* [Work to be completed]: Read the records below and copy each line that contains "them".
──────── Exercise input
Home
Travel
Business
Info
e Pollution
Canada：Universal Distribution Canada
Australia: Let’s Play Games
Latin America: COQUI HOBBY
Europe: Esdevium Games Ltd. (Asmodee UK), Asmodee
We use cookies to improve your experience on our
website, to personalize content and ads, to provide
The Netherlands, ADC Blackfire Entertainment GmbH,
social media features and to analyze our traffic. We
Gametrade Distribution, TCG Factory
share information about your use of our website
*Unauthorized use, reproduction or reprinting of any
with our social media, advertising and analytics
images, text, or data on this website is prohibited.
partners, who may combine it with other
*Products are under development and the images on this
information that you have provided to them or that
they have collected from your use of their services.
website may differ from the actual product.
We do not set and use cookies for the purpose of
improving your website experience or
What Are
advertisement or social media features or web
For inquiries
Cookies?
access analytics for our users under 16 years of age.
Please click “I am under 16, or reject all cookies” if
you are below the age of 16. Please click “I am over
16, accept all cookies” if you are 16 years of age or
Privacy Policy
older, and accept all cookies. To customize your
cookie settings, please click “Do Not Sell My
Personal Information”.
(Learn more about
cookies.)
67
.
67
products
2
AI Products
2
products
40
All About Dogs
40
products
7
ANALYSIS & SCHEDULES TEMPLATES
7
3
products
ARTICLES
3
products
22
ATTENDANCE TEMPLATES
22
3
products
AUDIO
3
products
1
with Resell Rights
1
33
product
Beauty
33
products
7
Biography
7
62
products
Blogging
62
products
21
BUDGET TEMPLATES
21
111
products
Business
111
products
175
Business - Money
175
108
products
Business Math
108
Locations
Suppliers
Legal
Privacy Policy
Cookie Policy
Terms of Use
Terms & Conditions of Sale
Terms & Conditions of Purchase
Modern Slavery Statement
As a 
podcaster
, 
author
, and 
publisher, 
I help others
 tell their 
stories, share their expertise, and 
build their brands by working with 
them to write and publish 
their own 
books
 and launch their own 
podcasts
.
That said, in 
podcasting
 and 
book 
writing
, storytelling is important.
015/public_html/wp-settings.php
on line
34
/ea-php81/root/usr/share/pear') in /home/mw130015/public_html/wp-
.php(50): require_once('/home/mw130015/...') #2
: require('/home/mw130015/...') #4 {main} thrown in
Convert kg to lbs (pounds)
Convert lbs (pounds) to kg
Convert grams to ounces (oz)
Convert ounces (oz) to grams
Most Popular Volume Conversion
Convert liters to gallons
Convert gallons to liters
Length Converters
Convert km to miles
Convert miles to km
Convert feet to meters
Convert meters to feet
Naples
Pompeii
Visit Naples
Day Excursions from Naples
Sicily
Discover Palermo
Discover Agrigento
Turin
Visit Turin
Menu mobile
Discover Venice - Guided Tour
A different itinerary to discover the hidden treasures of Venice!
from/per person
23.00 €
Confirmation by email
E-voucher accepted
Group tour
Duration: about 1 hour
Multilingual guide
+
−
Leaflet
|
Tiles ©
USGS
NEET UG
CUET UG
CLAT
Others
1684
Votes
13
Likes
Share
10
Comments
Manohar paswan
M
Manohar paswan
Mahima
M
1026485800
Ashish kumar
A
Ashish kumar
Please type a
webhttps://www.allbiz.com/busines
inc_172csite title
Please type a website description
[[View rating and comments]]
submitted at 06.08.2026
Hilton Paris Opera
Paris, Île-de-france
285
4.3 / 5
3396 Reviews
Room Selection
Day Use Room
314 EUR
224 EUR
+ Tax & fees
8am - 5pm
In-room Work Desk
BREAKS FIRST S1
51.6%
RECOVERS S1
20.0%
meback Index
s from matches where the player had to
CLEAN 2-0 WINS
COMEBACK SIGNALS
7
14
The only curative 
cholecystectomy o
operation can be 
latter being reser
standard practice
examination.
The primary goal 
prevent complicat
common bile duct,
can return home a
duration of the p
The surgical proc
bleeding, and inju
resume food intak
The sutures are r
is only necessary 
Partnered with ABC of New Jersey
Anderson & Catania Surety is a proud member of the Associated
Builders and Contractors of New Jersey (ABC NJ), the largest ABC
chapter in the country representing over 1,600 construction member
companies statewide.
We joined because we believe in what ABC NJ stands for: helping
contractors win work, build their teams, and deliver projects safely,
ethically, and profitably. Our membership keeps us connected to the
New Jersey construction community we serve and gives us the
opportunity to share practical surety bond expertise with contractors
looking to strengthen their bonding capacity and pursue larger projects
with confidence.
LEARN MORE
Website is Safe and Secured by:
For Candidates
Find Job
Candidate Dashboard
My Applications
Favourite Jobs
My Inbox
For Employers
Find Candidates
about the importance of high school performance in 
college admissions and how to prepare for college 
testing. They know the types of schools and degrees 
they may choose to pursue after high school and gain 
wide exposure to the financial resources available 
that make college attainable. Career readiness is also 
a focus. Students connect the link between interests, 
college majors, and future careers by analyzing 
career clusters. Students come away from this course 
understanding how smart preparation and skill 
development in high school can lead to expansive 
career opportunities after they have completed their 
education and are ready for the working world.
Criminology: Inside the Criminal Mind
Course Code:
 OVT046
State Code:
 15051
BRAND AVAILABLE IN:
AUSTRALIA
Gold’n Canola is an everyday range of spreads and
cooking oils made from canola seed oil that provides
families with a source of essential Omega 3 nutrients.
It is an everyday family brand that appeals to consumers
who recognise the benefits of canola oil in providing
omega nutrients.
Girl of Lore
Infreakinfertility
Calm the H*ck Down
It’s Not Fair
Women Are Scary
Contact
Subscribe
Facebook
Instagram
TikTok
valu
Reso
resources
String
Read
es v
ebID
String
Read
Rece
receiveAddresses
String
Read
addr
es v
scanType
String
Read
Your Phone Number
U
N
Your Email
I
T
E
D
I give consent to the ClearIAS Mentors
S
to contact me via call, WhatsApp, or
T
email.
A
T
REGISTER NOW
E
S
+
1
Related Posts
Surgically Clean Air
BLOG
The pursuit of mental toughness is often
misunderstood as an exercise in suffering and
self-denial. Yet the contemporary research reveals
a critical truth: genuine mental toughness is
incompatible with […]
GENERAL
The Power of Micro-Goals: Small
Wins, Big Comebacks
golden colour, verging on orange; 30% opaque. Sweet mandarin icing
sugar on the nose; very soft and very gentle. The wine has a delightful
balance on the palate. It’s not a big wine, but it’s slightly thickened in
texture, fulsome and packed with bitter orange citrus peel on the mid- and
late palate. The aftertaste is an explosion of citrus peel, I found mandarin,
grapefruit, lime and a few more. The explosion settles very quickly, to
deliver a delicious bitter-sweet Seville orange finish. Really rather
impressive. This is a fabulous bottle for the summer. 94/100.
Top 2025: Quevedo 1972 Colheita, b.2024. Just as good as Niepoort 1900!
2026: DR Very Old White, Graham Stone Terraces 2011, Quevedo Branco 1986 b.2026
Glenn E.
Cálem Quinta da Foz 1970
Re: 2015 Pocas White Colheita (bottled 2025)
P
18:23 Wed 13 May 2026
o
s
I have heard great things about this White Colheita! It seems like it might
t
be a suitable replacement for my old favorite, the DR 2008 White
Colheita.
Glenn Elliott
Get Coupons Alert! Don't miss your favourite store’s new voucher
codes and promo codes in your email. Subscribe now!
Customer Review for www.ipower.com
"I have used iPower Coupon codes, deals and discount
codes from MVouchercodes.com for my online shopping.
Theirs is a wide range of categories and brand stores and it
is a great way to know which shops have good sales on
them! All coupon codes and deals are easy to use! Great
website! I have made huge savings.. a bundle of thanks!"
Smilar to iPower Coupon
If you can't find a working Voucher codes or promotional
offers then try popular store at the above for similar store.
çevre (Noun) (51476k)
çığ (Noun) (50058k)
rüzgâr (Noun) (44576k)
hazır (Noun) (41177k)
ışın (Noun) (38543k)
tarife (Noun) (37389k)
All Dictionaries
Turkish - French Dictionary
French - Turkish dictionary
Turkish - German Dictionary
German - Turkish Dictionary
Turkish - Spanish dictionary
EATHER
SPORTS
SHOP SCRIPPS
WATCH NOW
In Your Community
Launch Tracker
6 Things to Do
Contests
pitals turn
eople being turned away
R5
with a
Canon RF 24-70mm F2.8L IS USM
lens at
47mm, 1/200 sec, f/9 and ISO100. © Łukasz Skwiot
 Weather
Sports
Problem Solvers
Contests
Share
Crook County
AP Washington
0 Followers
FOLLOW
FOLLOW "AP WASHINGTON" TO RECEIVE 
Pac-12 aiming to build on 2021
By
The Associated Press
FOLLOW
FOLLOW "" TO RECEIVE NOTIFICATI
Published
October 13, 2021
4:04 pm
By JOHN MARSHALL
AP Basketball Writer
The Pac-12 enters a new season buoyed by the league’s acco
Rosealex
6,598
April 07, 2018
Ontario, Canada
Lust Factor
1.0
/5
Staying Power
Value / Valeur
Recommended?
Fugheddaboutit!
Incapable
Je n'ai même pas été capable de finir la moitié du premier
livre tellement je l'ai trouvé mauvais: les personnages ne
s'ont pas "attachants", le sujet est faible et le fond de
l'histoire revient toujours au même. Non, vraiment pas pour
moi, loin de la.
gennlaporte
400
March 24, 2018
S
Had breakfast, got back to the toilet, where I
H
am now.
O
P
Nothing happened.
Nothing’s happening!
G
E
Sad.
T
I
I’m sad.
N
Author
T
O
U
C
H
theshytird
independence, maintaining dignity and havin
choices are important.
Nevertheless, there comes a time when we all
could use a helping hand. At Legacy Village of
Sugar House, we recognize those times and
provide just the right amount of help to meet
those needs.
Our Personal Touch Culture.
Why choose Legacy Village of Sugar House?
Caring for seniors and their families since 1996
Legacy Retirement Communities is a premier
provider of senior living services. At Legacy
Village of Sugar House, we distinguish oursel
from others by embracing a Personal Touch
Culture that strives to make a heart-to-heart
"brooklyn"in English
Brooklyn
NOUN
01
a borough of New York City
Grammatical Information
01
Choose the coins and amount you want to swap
────────────────
* [Response to the task]:
information that you have provided to them or that
them to write and publish 
them! All coupon codes and deals are easy to use! Great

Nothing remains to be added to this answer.